The funky thing about this book is that it was published by ECW Publications, to which I have a connection. Robert Lecker, who was my professor throughout several classes on Canadian literature at McGill and for whom I am now employed as a research assistant, was an ex-editor at ECW when it was a magazine called Essays in Canadian Writing. Nowadays, although they kept the copyrighted acronym, the publishers changed the meaning of ECW to Entertainment Culture Writing and are now publishing fantasy and science fiction, among other genres including non-fiction and literary fiction. While I knew Lecker had been with ECW, I was not aware they were publishing in my genre and I was quite surprised to see them at Saratoga!
Thursday night I chilled at the Canadian SF party, listening to David Hartwell, editor of Tor’s Years Best anthologies, talk informally about how a lot of authors nowadays are being taught how to write publishable material, but rare is the writer who can write with voice and rise to greatness. Guy Kay was circulating about the room as I listened, but I missed my chance to speak with him right then. The next day, Friday, I had a better opportunity to do this.
Friday, I attended two panels before walking into Guy Kay’s reading and learning the long-kept secret of the subject of his latest novel.

One of these panels was “Ur-Fantasies: It all Started With…” and it was composed of Tod McCoy, a Seattle-area small press publisher, Roderick Killheffer, a reviewer and publisher for 25 years, Michael Dirda, a reviewer for the New York Review of Books and who was a medievalist in grad school, Rosemary Claire Smith, who was written for Analog using her experience as an archaeologist, and Barbara Chepaitis, a novelist and the panel’s moderator. What were the first, original fantasy texts? Do they stretch back to The Epic of Gilgamesh or even earlier? Michael Dirda talked about his discovery of the Icelandic sagas as a sort of Ur-fantasy; he called them and I paraphrase, “spaghetti westerns on ice.” Barbara Chepaitis called Scheherazade’s storytelling in The Arabian Nights “the first civil disobedience” since Scheherazade’s tales, designed to always end on a hook, keep interesting the king, thus delaying his plan to execute her in order to ensure her marital fidelity.
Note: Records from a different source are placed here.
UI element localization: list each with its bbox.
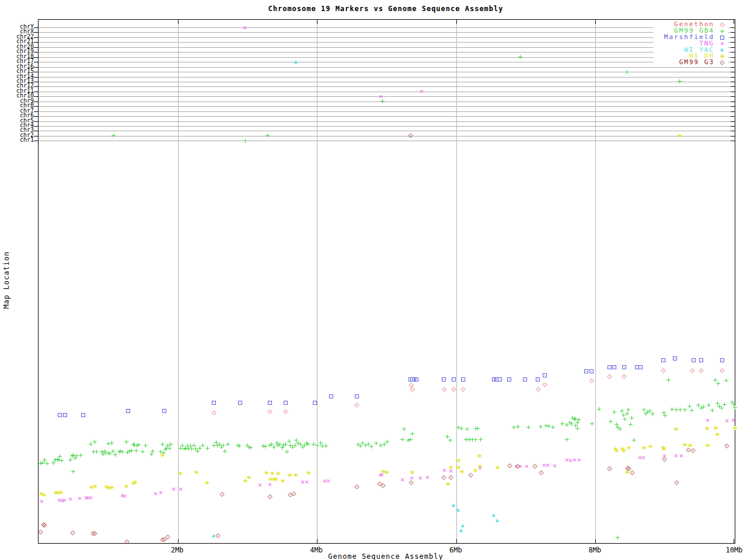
data-point-marker [214, 440, 218, 444]
data-point-marker [212, 401, 216, 405]
data-point-marker [201, 443, 205, 447]
data-point-marker [451, 387, 456, 391]
track-line [39, 32, 735, 33]
y-axis-tick [34, 82, 38, 82]
data-point-marker [630, 416, 634, 420]
y-axis-tick [731, 102, 735, 102]
data-point-marker [186, 444, 190, 448]
data-point-marker [459, 528, 463, 532]
data-point-marker [68, 458, 72, 462]
data-point-marker [270, 442, 274, 446]
data-point-marker [75, 454, 79, 458]
data-point-marker [167, 446, 172, 450]
data-point-marker [322, 478, 327, 484]
track-line [39, 37, 735, 38]
legend-marker-icon [720, 36, 724, 40]
data-point-marker [724, 379, 728, 383]
track-line [39, 106, 735, 107]
data-point-marker [38, 530, 43, 534]
data-point-marker [730, 400, 734, 404]
data-point-marker [476, 426, 480, 430]
y-axis-tick [731, 111, 735, 112]
data-point-marker [238, 401, 242, 405]
data-point-marker [469, 473, 473, 477]
y-axis-tick [34, 106, 38, 107]
data-point-marker [211, 410, 216, 415]
data-point-marker [720, 358, 724, 362]
y-axis-tick [34, 96, 38, 97]
data-point-marker [573, 418, 577, 422]
data-point-marker [572, 457, 578, 463]
data-point-marker [324, 444, 328, 448]
data-point-marker [456, 459, 460, 463]
legend-row: GM99 G3 [654, 60, 728, 66]
data-point-marker [577, 457, 582, 463]
data-point-marker [364, 443, 368, 447]
data-point-marker [733, 405, 737, 410]
legend-marker-icon [714, 53, 728, 60]
gridline-vertical [456, 20, 457, 543]
data-point-marker [196, 449, 200, 453]
data-point-marker [57, 458, 61, 462]
legend-marker-icon [714, 34, 728, 41]
data-point-marker [162, 451, 166, 455]
data-point-marker [468, 438, 472, 442]
track-line [39, 67, 735, 68]
y-axis-tick [731, 62, 735, 62]
data-point-marker [464, 438, 468, 442]
data-point-marker [673, 453, 679, 459]
data-point-marker [410, 377, 414, 382]
data-point-marker [39, 461, 43, 466]
gridline-vertical [317, 20, 317, 543]
data-point-marker [474, 426, 478, 430]
data-point-marker [89, 485, 93, 489]
data-point-marker [294, 473, 298, 477]
y-axis-tick [34, 136, 38, 136]
data-point-marker [441, 475, 446, 480]
data-point-marker [93, 484, 97, 488]
data-point-marker [608, 365, 612, 369]
data-point-marker [268, 443, 272, 447]
data-point-marker [570, 422, 574, 426]
data-point-marker [626, 466, 631, 471]
data-point-marker [280, 446, 284, 450]
data-point-marker [615, 422, 619, 426]
data-point-marker [53, 458, 57, 462]
data-point-marker [412, 377, 416, 382]
data-point-marker [495, 519, 499, 522]
data-point-marker [452, 377, 456, 382]
data-point-marker [539, 425, 543, 429]
data-point-marker [674, 408, 678, 412]
data-point-marker [120, 450, 124, 454]
data-point-marker [565, 438, 569, 442]
data-point-marker [662, 447, 666, 451]
data-point-marker [221, 443, 225, 447]
data-point-marker [270, 471, 274, 475]
data-point-marker [366, 442, 371, 446]
data-point-marker [278, 442, 282, 446]
data-point-marker [163, 447, 167, 452]
data-point-marker [622, 365, 626, 369]
data-point-marker [632, 438, 636, 442]
data-point-marker [536, 377, 540, 382]
data-point-marker [713, 378, 717, 382]
y-axis-tick [34, 86, 38, 87]
data-point-marker [149, 452, 153, 456]
data-point-marker [41, 461, 45, 465]
data-point-marker [135, 443, 139, 447]
data-point-marker [541, 462, 547, 468]
track-line [39, 92, 735, 92]
data-point-marker [470, 438, 474, 442]
x-tick-label: 6Mb [449, 546, 462, 554]
track-line [39, 27, 735, 28]
data-point-marker [216, 533, 221, 538]
data-point-marker [41, 522, 46, 527]
data-point-marker [212, 534, 215, 537]
data-point-marker [159, 450, 163, 454]
data-point-marker [448, 468, 453, 474]
data-point-marker [89, 442, 93, 446]
legend-marker-icon [720, 54, 724, 58]
data-point-marker [620, 447, 624, 451]
data-point-marker [492, 513, 495, 517]
data-point-marker [479, 438, 483, 442]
Telling stories, she saves the kingdom from the murderous rampage of the king, who has already killed hundreds of previous wives. Chepaitis also provocatively mentioned the Iroquois Peacemaker’s Epic, which recounts the formation of the Iroquois Confederacy by chief Hiawatha, as a counterpoint to fantasy epics that tend to constantly revolve around warfare.
“Scale in Epic Fantasy–Tensions between the Epic and the Intimate” involved Chris Gerwel, Ilana C. Meyer, Suzy McKee Charnas, and Glen Cook, with Joshua Palmatier as moderator. How can one write an epic fantasy that also treats intimate moments of human relationships? How do you balance character interaction with the wider lens of a Risk board of military conquests? The market expectation, Palmatier opened, is for vast, sprawling epics. But readers relate to more intimate moments. Striking this balance, I must note, is something Guy Gavriel Kay is excellent in doing.
A good example of pace and scale failing was the example of the Peter Jackson Hobbit films, the panel proposed: Tolkien’s story is intensely focused on Bilbo’s psychology and relationship with the dwarves, while Jackson erred in making the 3-part film too epic in scope. Glen Cook told us that he knows pace more intuitively and that it is his habit to write his entire novel by hand, then type it on a computer and go through 2-3 drafts in that way. Ilana C. Meyer suggested the helpful screenwriter’s trick for writing any scene: “in late, out early.” Chris Girwell suggested that first person voice is an excellent way of filtering a wider, epic world through a single character’s perspective. The panel also seemed to agree that multiple third-person POVS can be useful for presenting the perspectives of diverse people positioned in all walks of life, enabling an author to present a wider sense of events than a single perspective can.
Following this panel, I made a dash to catch the beginning of Guy Gavriel Kay’s reading. The following is a paraphrase of the story Guy Kay told us.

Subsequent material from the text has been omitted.